State Key Laboratory of Reliability and Intelligence of Electrical Equipment, Hebei University of Technology, Tianjin 300401, China.
Key Laboratory of Electromagnetic Field and Electrical Apparatus Reliability of Hebei Province, Hebei University of Technology, Tianjin 300401, China.
Sensors (Basel). 2022 Nov 4;22(21):8490. doi: 10.3390/s22218490.
Currently, the online non-destructive testing (NDT) methods to measure the contact states of high-voltage circuit breakers (HVCBs) with SF gas as a quenching medium are lacking. This paper aims to put forward a novel method to detect the contact state of an HVCB based on the vibrational signal. First, for a 40.5-kV SF HVCB prototype, a mechanical vibration detection system along with a high-current generator to provide the test current is designed. Given this, vibration test experiments are carried out, and the vibration signal data under various currents and corresponding contact states are obtained. Afterward, a feature extraction method based on the frequency is designed. The state of the HVCB contacts is then determined using optimized deep neural networks (DNNs) along with the method of adaptive moment estimation (Adam) on the obtained experimental data. Finally, the hyperparameters for the DNNs are tuned using the Bayesian optimization (BO) technique, and a global HVCB contact state recognition model at various currents is proposed. The obtained results clearly depict that the proposed recognition model can accurately identify five various contact states of HVCBs for the currents between 1000 A and 3500 A, and the recognition accuracy rate is above 96%. The designed experimental and theoretical analysis in our study will provide the references for future monitoring and diagnosis of faults in HVCBs.

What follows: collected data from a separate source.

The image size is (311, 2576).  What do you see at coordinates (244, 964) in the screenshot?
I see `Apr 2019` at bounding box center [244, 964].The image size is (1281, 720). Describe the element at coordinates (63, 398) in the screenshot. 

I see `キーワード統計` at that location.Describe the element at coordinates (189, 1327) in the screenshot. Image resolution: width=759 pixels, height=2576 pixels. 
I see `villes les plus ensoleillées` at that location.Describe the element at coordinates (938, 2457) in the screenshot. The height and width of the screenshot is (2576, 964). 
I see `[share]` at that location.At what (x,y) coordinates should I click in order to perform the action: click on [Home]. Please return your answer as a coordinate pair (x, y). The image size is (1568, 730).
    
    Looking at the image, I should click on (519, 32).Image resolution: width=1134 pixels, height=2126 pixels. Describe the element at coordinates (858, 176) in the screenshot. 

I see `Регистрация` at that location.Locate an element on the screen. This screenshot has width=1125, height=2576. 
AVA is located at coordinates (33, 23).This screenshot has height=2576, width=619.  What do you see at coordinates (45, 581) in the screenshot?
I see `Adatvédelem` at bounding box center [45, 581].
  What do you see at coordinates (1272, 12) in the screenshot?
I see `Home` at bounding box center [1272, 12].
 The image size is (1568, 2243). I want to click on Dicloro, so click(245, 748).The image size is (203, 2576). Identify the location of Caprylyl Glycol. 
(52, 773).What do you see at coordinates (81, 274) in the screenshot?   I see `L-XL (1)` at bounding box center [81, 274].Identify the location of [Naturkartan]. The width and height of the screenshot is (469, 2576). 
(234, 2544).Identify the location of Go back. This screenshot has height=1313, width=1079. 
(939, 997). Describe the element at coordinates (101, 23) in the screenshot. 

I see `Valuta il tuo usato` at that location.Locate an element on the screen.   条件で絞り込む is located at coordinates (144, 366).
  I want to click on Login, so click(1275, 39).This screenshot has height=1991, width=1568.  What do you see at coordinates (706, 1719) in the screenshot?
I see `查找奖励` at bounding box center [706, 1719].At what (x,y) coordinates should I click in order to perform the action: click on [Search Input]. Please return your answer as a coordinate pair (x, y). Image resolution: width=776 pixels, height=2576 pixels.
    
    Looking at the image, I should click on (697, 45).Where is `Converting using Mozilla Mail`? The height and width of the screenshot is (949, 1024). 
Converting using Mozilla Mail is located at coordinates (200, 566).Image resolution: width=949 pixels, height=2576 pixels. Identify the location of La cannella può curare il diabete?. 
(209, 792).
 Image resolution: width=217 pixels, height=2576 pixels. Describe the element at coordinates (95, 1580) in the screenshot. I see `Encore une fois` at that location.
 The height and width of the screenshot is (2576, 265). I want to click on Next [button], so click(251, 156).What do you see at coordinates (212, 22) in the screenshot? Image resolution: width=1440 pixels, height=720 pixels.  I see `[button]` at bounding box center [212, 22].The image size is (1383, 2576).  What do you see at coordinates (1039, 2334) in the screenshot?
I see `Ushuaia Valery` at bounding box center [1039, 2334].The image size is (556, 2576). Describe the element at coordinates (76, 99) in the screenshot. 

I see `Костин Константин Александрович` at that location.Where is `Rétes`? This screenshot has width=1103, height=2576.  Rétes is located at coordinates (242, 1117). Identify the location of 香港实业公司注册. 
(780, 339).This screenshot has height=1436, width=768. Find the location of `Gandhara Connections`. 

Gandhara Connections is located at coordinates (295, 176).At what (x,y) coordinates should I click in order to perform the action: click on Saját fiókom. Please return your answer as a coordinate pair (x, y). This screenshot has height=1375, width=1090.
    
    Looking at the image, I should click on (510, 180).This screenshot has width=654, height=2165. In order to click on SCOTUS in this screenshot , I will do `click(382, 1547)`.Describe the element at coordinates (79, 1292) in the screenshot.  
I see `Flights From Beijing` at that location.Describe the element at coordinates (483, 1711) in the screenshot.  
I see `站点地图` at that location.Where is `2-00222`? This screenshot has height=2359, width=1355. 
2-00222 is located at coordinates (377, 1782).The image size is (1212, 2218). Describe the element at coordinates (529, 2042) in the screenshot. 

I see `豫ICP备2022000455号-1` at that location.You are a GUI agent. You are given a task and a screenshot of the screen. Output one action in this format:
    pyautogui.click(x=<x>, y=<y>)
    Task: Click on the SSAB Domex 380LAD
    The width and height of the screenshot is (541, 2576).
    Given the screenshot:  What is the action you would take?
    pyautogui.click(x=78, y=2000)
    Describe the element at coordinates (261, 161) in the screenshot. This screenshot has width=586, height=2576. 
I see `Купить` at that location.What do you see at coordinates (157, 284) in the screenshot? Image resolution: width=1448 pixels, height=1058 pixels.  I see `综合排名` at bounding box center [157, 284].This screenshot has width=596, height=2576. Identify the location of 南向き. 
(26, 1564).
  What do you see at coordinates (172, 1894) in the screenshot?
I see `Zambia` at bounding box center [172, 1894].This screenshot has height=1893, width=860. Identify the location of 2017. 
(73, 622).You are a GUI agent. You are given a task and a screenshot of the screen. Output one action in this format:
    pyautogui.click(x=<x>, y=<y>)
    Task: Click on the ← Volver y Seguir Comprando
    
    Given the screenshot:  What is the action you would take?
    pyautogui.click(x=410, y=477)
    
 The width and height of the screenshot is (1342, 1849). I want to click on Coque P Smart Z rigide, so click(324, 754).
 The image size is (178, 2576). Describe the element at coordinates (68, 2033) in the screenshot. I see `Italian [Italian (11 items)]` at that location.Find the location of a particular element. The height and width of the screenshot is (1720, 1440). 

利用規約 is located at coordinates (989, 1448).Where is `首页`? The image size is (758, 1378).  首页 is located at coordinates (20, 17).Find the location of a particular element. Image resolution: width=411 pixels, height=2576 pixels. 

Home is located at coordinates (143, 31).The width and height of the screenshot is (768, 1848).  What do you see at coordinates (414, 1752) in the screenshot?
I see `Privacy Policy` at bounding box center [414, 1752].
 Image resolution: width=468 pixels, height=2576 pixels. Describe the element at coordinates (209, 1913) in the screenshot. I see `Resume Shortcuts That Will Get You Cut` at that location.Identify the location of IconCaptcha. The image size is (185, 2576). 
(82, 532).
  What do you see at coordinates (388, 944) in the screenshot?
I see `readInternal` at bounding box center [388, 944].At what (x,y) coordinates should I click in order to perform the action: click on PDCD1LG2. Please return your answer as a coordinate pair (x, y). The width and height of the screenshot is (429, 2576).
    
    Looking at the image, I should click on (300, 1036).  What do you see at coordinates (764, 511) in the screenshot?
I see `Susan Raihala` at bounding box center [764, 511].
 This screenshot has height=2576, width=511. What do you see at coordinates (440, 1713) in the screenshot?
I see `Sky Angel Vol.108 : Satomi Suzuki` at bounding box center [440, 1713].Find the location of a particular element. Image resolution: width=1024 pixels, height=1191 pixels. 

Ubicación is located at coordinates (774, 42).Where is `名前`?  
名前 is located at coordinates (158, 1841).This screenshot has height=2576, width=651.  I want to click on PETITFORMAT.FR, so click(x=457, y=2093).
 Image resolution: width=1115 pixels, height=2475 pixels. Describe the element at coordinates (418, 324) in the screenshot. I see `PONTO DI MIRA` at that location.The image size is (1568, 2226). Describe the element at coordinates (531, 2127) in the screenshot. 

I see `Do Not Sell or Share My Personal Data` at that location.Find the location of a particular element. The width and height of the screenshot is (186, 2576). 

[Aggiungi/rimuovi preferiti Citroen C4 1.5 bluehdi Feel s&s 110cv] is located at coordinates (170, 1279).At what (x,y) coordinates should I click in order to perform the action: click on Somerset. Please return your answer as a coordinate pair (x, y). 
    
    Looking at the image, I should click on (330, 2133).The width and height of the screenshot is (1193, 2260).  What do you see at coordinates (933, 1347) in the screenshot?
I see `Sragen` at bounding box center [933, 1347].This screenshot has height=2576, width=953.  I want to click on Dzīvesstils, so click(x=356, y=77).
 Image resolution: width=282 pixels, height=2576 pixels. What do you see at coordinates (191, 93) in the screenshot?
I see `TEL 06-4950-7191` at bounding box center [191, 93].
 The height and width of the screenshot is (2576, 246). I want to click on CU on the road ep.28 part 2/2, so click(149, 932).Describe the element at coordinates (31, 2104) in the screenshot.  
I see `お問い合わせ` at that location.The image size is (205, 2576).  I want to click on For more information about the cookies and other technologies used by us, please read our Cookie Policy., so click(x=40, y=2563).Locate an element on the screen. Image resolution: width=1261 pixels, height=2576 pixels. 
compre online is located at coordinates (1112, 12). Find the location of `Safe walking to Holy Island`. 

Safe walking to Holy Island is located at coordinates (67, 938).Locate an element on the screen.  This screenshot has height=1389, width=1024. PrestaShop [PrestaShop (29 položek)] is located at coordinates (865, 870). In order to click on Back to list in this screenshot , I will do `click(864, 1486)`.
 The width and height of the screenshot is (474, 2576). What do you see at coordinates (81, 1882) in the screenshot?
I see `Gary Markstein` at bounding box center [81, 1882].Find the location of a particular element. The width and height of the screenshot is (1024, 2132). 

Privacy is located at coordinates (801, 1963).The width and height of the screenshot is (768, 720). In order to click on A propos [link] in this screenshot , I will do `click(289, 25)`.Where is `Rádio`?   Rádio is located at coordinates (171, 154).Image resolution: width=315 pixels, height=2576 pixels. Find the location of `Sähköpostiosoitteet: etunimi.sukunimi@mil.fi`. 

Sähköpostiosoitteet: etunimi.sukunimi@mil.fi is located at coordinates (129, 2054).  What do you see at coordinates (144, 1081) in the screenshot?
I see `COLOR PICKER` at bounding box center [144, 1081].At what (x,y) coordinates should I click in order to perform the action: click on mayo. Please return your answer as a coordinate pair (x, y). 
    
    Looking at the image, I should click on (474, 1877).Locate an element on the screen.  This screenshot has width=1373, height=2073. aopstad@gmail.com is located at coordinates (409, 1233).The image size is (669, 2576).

目前,缺乏用于测量以 SF6 气体为灭弧介质的高压断路器(HVCB)接触状态的在线无损检测(NDT)方法。本文旨在提出一种基于振动信号检测 HVCB 接触状态的新方法。首先,针对 40.5kV SF6 HVCB 样机,设计了一种带有大电流发生器以提供测试电流的机械振动检测系统。在此基础上,进行了振动测试实验,获得了各种电流和相应接触状态下的振动信号数据。然后,设计了一种基于频率的特征提取方法。利用自适应矩估计(Adam)方法和优化后的深度神经网络(DNN),根据获得的实验数据确定 HVCB 触头的状态。最后,使用贝叶斯优化(BO)技术对 DNN 的超参数进行调优,提出了一种在各种电流下的 HVCB 整体接触状态识别模型。所得结果清楚地表明,所提出的识别模型可以在 1000A 至 3500A 的电流范围内准确识别 HVCB 的五种不同接触状态,识别准确率高于 96%。本研究中的设计实验和理论分析将为未来 HVCB 的故障监测和诊断提供参考。